Exercise prompt: Look below for the line that has "Suspected H1N1 death in Ernakulam;". Set down the lines from there through the line that has "to post a comment.", exactly as written.

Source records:
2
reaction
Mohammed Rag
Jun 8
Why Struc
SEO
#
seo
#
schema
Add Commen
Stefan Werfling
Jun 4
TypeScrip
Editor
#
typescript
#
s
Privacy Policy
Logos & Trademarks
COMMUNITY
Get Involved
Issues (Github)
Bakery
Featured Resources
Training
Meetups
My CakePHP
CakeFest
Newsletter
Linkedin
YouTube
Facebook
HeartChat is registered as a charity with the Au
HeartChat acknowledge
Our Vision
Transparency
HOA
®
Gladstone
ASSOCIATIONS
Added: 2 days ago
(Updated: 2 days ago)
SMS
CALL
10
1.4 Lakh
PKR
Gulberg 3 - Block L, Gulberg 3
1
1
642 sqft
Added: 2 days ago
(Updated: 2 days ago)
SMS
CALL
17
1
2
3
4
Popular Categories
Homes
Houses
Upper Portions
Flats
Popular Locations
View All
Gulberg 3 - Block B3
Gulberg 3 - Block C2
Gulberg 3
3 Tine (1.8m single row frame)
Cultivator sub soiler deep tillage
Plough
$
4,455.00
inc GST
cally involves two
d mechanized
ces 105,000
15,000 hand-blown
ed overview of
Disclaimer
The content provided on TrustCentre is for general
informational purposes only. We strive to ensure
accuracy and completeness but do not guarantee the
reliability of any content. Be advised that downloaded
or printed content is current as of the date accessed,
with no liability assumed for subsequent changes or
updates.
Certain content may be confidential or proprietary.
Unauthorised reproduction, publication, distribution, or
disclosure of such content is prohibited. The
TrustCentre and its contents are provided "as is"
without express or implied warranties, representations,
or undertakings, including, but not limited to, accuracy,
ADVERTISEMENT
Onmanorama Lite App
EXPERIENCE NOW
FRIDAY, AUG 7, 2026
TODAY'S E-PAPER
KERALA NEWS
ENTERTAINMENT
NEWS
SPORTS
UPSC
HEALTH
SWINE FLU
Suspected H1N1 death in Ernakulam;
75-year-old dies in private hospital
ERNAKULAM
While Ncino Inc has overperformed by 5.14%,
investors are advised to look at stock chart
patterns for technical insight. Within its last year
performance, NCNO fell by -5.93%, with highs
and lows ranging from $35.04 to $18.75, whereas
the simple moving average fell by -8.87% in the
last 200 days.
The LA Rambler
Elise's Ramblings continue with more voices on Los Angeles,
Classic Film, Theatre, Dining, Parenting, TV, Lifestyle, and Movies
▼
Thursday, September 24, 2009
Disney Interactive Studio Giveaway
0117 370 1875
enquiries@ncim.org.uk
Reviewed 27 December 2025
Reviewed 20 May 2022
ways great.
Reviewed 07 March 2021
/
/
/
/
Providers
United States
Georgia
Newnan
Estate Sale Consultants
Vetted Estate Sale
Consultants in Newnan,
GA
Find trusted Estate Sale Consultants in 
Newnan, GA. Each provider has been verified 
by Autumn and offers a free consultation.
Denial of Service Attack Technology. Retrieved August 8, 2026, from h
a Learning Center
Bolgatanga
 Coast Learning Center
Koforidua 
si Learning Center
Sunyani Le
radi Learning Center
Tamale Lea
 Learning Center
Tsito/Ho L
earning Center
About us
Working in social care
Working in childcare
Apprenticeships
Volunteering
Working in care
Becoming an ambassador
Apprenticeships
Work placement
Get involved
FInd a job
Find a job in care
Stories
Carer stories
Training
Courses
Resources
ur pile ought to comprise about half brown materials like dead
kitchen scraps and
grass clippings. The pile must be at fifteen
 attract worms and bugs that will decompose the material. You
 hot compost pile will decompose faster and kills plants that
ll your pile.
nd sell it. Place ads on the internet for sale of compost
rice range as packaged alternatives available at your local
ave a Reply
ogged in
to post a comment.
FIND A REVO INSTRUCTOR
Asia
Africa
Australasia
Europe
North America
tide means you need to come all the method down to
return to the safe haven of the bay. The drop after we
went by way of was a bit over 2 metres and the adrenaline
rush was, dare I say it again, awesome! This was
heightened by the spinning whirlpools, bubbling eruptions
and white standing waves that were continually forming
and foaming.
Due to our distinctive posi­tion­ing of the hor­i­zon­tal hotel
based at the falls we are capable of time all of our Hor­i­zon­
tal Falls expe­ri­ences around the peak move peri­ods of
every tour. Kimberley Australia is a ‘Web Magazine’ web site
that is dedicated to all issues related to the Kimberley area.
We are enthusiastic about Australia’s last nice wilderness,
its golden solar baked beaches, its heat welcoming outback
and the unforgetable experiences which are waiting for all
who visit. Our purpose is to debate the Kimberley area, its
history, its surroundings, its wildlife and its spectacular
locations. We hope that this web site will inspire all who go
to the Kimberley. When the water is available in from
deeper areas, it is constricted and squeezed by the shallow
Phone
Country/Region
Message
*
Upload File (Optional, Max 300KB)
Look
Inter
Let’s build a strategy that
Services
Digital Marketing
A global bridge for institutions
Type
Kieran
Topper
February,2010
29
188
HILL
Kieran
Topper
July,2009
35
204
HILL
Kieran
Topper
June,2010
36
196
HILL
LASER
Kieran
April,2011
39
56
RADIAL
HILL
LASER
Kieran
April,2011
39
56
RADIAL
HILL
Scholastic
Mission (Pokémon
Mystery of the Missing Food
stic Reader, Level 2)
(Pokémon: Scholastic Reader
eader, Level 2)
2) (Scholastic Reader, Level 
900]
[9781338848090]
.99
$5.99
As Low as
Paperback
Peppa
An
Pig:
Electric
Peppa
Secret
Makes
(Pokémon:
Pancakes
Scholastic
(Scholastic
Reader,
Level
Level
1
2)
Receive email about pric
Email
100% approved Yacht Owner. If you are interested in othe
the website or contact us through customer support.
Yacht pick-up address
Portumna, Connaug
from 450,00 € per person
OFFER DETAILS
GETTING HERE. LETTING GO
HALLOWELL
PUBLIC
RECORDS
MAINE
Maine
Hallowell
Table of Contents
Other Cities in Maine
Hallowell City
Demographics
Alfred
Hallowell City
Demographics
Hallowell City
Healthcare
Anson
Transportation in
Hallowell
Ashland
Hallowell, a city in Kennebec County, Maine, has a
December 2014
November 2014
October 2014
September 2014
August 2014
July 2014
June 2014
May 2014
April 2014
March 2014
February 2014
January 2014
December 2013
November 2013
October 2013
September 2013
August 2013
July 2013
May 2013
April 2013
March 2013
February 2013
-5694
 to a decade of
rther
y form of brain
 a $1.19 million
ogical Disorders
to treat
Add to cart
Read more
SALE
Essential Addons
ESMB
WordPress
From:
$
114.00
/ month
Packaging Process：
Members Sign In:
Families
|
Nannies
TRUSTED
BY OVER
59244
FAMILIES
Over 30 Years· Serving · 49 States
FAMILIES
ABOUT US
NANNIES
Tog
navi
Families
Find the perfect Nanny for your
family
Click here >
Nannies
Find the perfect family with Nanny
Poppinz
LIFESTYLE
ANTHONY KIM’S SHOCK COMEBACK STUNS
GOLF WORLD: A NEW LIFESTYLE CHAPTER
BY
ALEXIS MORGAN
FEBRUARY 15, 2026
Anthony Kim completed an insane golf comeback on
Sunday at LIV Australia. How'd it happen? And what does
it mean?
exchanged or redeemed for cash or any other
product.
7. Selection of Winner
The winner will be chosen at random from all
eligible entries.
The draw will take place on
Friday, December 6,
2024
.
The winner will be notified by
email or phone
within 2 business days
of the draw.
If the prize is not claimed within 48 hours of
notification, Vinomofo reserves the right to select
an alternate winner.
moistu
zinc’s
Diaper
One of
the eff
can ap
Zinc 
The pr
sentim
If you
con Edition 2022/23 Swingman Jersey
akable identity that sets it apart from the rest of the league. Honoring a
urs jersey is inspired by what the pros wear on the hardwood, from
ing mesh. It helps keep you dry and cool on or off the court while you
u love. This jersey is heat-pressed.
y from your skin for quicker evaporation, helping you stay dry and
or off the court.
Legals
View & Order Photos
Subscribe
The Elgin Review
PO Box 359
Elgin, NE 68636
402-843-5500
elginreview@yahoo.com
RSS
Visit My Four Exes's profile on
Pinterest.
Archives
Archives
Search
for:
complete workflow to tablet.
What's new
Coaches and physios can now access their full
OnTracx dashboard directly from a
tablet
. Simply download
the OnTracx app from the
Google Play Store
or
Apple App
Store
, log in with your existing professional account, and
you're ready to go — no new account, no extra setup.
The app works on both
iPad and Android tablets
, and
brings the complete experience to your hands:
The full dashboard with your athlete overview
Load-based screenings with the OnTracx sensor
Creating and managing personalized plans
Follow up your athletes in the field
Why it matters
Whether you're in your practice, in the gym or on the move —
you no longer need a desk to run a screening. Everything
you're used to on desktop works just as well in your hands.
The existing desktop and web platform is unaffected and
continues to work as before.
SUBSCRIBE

Task response:
Suspected H1N1 death in Ernakulam;
75-year-old dies in private hospital
ERNAKULAM
While Ncino Inc has overperformed by 5.14%,
investors are advised to look at stock chart
patterns for technical insight. Within its last year
performance, NCNO fell by -5.93%, with highs
and lows ranging from $35.04 to $18.75, whereas
the simple moving average fell by -8.87% in the
last 200 days.
The LA Rambler
Elise's Ramblings continue with more voices on Los Angeles,
Classic Film, Theatre, Dining, Parenting, TV, Lifestyle, and Movies
▼
Thursday, September 24, 2009
Disney Interactive Studio Giveaway
0117 370 1875
enquiries@ncim.org.uk
Reviewed 27 December 2025
Reviewed 20 May 2022
ways great.
Reviewed 07 March 2021
/
/
/
/
Providers
United States
Georgia
Newnan
Estate Sale Consultants
Vetted Estate Sale
Consultants in Newnan,
GA
Find trusted Estate Sale Consultants in 
Newnan, GA. Each provider has been verified 
by Autumn and offers a free consultation.
Denial of Service Attack Technology. Retrieved August 8, 2026, from h
a Learning Center
Bolgatanga
 Coast Learning Center
Koforidua 
si Learning Center
Sunyani Le
radi Learning Center
Tamale Lea
 Learning Center
Tsito/Ho L
earning Center
About us
Working in social care
Working in childcare
Apprenticeships
Volunteering
Working in care
Becoming an ambassador
Apprenticeships
Work placement
Get involved
FInd a job
Find a job in care
Stories
Carer stories
Training
Courses
Resources
ur pile ought to comprise about half brown materials like dead
kitchen scraps and
grass clippings. The pile must be at fifteen
 attract worms and bugs that will decompose the material. You
 hot compost pile will decompose faster and kills plants that
ll your pile.
nd sell it. Place ads on the internet for sale of compost
rice range as packaged alternatives available at your local
ave a Reply
ogged in
to post a comment.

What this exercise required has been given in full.